▸ Work item: What is needed is each line of the data below that holds the string "будет".

▸ Records shown:
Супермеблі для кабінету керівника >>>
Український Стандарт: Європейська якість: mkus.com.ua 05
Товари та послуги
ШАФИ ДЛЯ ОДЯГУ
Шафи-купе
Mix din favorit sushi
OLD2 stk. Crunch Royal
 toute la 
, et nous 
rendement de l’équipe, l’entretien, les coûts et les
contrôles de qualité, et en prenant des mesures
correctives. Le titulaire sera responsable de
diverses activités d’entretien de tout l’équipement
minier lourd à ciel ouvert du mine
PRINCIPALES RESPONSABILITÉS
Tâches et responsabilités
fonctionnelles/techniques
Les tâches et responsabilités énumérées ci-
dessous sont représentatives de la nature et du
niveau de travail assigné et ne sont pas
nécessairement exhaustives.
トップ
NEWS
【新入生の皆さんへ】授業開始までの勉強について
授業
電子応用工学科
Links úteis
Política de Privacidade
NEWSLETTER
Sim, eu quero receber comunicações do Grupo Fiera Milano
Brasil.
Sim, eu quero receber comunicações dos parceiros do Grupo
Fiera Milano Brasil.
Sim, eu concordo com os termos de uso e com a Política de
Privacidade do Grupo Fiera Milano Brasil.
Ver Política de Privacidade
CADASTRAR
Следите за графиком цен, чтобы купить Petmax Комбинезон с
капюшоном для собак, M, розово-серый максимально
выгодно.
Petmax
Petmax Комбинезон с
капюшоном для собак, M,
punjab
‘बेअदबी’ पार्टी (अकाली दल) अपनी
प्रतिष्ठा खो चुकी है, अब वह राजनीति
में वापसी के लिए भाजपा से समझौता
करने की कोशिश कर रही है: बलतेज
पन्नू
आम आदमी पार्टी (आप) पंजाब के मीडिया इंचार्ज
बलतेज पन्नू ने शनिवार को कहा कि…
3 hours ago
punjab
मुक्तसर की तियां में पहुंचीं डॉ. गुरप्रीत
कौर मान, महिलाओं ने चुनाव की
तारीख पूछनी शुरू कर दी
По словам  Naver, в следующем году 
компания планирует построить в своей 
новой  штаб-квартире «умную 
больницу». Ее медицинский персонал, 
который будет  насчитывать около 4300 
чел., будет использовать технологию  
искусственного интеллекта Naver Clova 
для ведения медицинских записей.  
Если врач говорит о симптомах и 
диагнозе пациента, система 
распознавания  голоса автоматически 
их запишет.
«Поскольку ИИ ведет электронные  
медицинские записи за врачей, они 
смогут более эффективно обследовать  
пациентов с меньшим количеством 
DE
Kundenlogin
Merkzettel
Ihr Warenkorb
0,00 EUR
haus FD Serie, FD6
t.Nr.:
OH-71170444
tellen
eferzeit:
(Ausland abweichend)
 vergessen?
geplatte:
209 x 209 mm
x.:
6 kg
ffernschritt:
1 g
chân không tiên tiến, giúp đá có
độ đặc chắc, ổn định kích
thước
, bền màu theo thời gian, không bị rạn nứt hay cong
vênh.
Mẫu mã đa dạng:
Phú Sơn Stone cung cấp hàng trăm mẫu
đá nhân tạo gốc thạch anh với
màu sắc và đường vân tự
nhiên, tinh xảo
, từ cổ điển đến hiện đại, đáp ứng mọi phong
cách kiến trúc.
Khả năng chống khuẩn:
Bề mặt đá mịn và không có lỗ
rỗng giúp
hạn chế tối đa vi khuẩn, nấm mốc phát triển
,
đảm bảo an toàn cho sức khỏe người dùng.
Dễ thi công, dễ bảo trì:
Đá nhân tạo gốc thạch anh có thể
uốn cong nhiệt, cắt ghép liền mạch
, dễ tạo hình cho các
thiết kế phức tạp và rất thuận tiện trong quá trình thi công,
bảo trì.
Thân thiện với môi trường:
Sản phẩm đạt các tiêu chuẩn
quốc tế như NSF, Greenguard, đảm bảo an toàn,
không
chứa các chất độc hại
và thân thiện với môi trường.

▸ Answer for the task:
который будет  насчитывать около 4300 
чел., будет использовать технологию  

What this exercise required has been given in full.